## Problem description
Please copy every line of the data in which the string "best" appears.

## Data under study

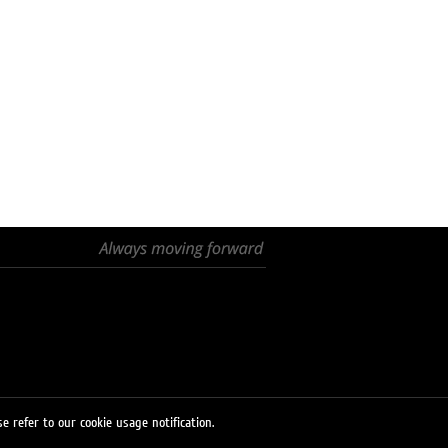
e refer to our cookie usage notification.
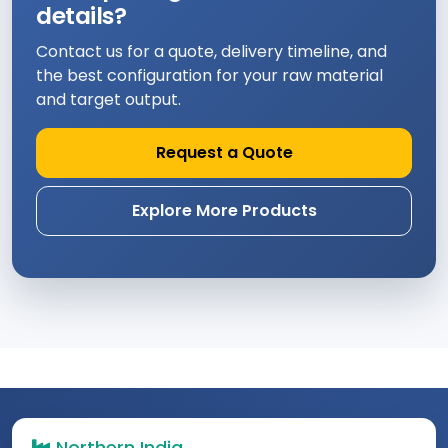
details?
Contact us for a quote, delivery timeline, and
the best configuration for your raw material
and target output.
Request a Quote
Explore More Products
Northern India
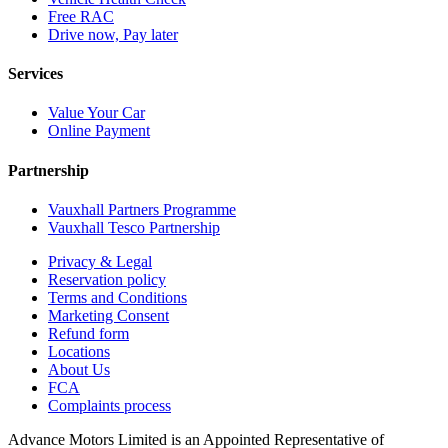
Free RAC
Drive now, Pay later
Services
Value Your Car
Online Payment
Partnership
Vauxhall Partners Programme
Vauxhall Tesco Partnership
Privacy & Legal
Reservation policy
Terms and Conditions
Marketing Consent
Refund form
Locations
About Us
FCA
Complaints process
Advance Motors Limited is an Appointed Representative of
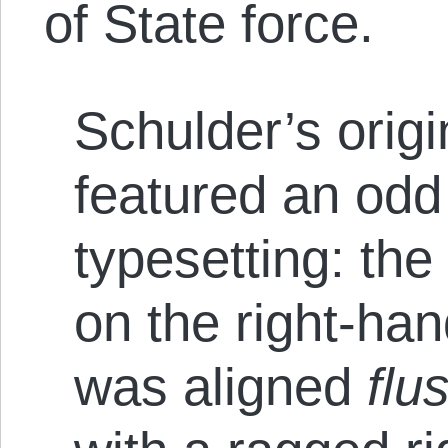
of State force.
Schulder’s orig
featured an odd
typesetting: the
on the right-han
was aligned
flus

--

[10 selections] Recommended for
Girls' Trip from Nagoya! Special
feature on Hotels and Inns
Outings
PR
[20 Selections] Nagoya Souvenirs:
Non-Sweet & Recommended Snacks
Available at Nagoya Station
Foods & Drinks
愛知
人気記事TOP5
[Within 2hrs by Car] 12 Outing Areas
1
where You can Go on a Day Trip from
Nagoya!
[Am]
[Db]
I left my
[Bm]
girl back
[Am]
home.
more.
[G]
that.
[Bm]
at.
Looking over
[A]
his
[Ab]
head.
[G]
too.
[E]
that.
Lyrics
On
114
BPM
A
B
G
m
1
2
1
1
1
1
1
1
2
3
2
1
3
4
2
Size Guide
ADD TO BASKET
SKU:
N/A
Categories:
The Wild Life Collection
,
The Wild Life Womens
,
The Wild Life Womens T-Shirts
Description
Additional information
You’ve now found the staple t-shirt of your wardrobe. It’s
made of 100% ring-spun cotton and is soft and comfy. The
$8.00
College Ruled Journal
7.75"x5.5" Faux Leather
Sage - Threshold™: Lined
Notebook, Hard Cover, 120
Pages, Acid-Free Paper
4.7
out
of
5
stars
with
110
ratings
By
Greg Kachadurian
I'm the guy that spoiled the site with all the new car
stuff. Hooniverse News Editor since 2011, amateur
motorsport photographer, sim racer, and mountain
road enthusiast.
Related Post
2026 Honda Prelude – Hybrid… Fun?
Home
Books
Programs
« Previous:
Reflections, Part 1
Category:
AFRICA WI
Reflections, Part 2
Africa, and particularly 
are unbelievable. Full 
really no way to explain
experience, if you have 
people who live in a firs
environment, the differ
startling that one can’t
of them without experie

==

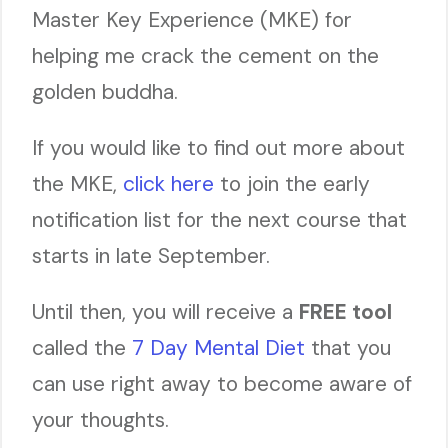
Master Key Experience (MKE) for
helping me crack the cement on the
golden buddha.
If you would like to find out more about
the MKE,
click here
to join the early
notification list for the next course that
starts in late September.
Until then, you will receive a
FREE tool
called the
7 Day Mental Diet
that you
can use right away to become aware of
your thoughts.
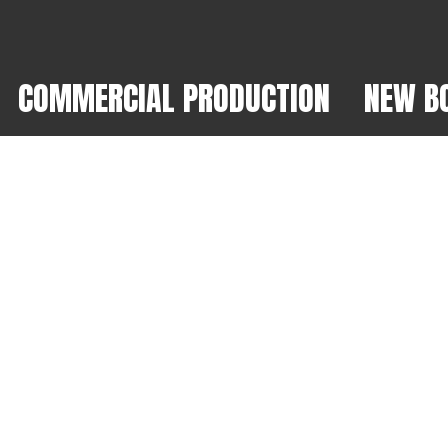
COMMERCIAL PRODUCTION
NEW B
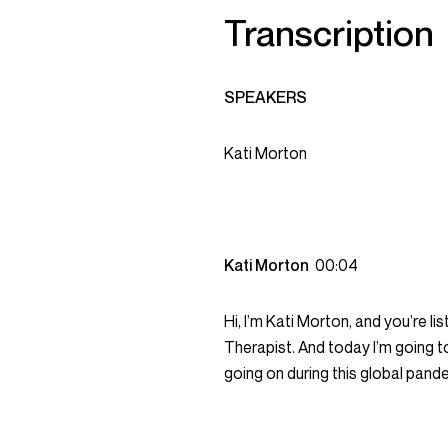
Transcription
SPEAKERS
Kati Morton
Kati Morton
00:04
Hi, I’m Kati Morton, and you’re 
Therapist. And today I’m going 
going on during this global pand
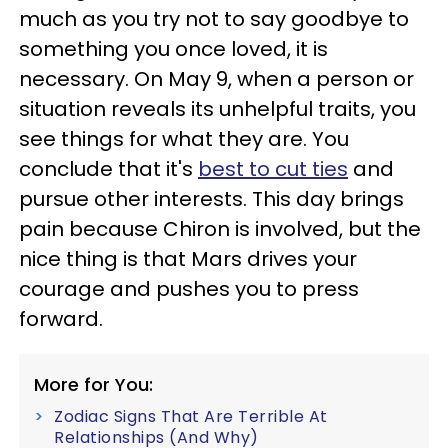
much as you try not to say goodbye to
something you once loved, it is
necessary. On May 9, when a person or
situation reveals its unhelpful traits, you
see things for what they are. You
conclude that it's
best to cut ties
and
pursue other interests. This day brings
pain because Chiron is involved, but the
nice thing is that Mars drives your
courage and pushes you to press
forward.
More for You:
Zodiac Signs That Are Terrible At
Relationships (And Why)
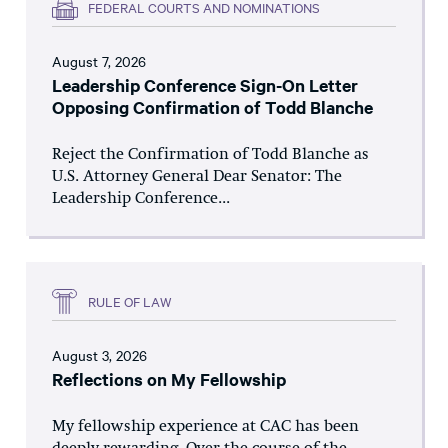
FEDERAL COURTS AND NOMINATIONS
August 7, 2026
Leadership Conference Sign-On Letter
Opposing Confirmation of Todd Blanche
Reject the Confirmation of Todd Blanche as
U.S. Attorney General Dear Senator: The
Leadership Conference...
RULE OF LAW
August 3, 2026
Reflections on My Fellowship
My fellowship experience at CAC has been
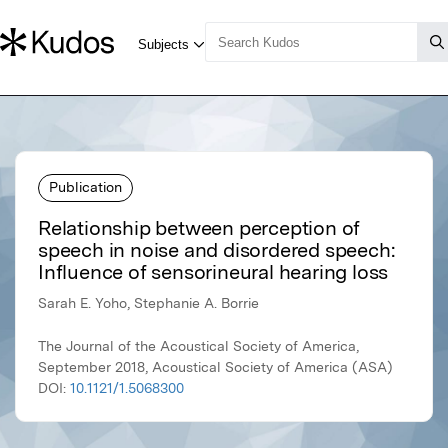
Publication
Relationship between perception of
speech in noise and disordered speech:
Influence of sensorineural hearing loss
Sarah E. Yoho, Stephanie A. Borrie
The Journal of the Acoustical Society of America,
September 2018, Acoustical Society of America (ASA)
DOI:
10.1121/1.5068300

## Solved problem
the best configuration for your raw material
best to cut ties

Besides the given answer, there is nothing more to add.